Liam Sutton

Personal information
- Born: 18 March 2003 (age 23) Camden, New South Wales, Australia
- Height: 191 cm (6 ft 3 in)
- Weight: 92 kg (14 st 7 lb)

Playing information
- Position: Five-eighth
Club
| Years | Team | Pld | T | G | FG | P |
| 2026– | North Qld Cowboys | 4 | 2 | 0 | 0 | 8 |
- Source: As of 6 June 2026

= Liam Sutton =

Australian rugby league player

Liam Sutton (born 18 March 2003) is an Australian rugby league footballer who plays as a for the North Queensland Cowboys in the National Rugby League.

== Background ==
Sutton was born in Camden, New South Wales and grew up in Buxton.
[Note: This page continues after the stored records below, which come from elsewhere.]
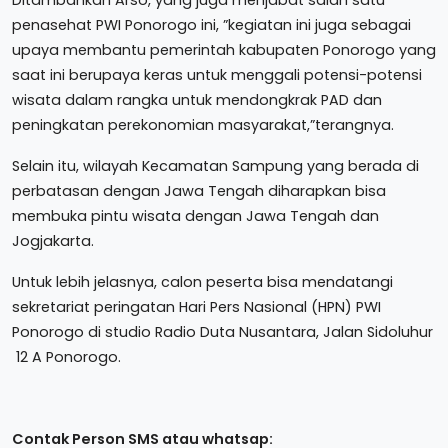
Ditambahkan Arso, yang juga menjabat salah satu
penasehat PWI Ponorogo ini, ”kegiatan ini juga sebagai
upaya membantu pemerintah kabupaten Ponorogo yang
saat ini berupaya keras untuk menggali potensi-potensi
wisata dalam rangka untuk mendongkrak PAD dan
peningkatan perekonomian masyarakat,”terangnya.
Selain itu, wilayah Kecamatan Sampung yang berada di
perbatasan dengan Jawa Tengah diharapkan bisa
membuka pintu wisata dengan Jawa Tengah dan
Jogjakarta.
Untuk lebih jelasnya, calon peserta bisa mendatangi
sekretariat peringatan Hari Pers Nasional (HPN) PWI
Ponorogo di studio Radio Duta Nusantara, Jalan Sidoluhur
12 A Ponorogo.
Contak Person SMS atau whatsap:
He played his junior rugby league for the Thirlmere Tahmoor Roosters and attended St Gregory's College, Campbelltown.

== Playing career ==
===Early career===
In 2019, Sutton played in the Harold Matthews Cup for the Cronulla-Sutherland Sharks.
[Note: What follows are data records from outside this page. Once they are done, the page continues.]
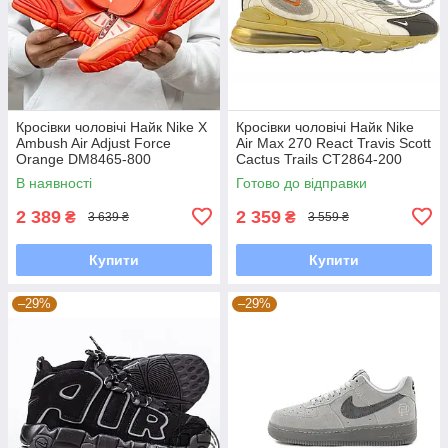
Кросівки чоловічі Найк Nike X
Кросівки чоловічі Найк Nike
Ambush Air Adjust Force
Air Max 270 React Travis Scott
Orange DM8465-800
Cactus Trails CT2864-200
В наявності
Готово до відправки
2 389
2 359
₴
₴
3 639 ₴
3 559 ₴
Купити
Купити
–29%
–29%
In 2022, Sutton joined the Newcastle Knights, playing for their SG Ball Cup and Jersey Flegg Cup teams that season. In 2023, he began playing for the Knights' NSW Cup team.
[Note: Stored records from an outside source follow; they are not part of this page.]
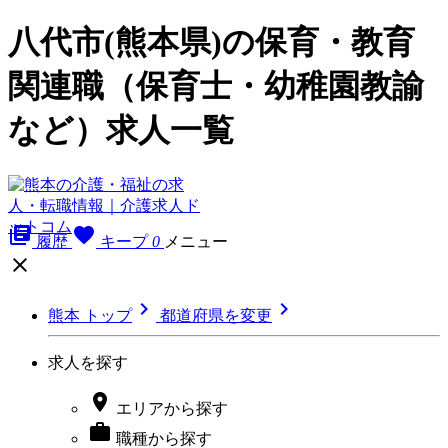
八代市(熊本県)の保育・教育
関連職（保育士・幼稚園教諭
など）求人一覧
library_books
favorite
履歴
キープ
0
メニュー



熊本 トップ
都道府県を変更
求人を探す

エリア
から探す

職種
から探す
In May 2025, Sutton made a mid-season move to the Wynnum Manly Seagulls in the Queensland Cup, playing 15 games for the club. On 29 October 2025, Sutton signed with the North Queensland Cowboys, joining their NRL squad on a development contract.

===2026===
Sutton began the 2026 season playing for the Mackay Cutters.

In Round 11 of the 2026 NRL season, Sutton was named to make his NRL debut for the Cowboys against the Sydney Roosters.